This also led to a curiosity about the margins—the side alleys where the big books aren’t necessarily being sold; in fact, what you tend to find in them are toy shops, but the toys are made out of the same material and they’re often more beautiful, or at least they make you dream for yourself more. These are my favorite writers. Felisberto Hernández is a wonderful example of this kind of marginal writer because he doesn’t have big plans for what he’s going to do, he just sort of tinkers around until he’s got something that makes him happy—someone falling in love with a balcony, or turning into a horse who then wanders through a school play. And perhaps it’s easier to find these writers, and take them seriously, and want to be one yourself, if you come to them by way of something like weird fiction.
What's your general writing process, from getting the seed of the idea to coaxing it out?
I wake up, take a sheet of printer paper, and write freely by hand with a stubby pencil until something happens. It’s pure spiritualism. Sometimes I get nothing, sometimes I get one sentence that gallops on with a clear voice until I’ve reached the bottom of the page or a natural end point. Most of my stories are very short. I have written longer stories this way, but the more intentional I am about writing, the less success I have with it. I almost never write on a computer until I have a full draft or at least a pretty good sketch.
Sometimes there is more of a seed, but I have to be careful. I often ruin an idea by thinking too much about it, plotting something out, and then being stuck with a firm notion, far removed from the daydream or emotion that provoked it.

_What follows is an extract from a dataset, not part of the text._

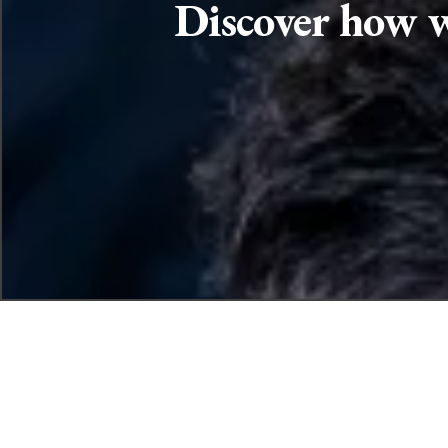
Discover how w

The firmer the notion, for me, the more it tends toward a naturalist, classical story form that, frankly, I am not suited for. I have written and published a handful of stories like that and they are the ones I look back on with the least satisfaction. I much prefer to have a fainter idea of what I’m doing and to let it unfold as a monologue. There’s a story called “Pig Person” that appeared in Ligeia that is clearly something I wrote, but which I look back on with a measure of surprise because I hardly needed to edit or even really think about it: I just woke up hearing the voice and the sentences stretched out in front of me like train tracks; I was not really conscious of doing any work apart from moving my pencil. It was great. I would happily write like that all the time. But it doesn’t happen often.
Your characters are often quite different from you. How do you briefly inhabit them?
I hope I’m successful at writing quite different characters, but it’s rarely my intention; it only really happens when I’m doing the thing I described above. If I have more of a plan, the protagonist or narrator just turns into me. I’m only mutable when I reject all that. And then it’s quite easy. It’s barely a conscious thing at all.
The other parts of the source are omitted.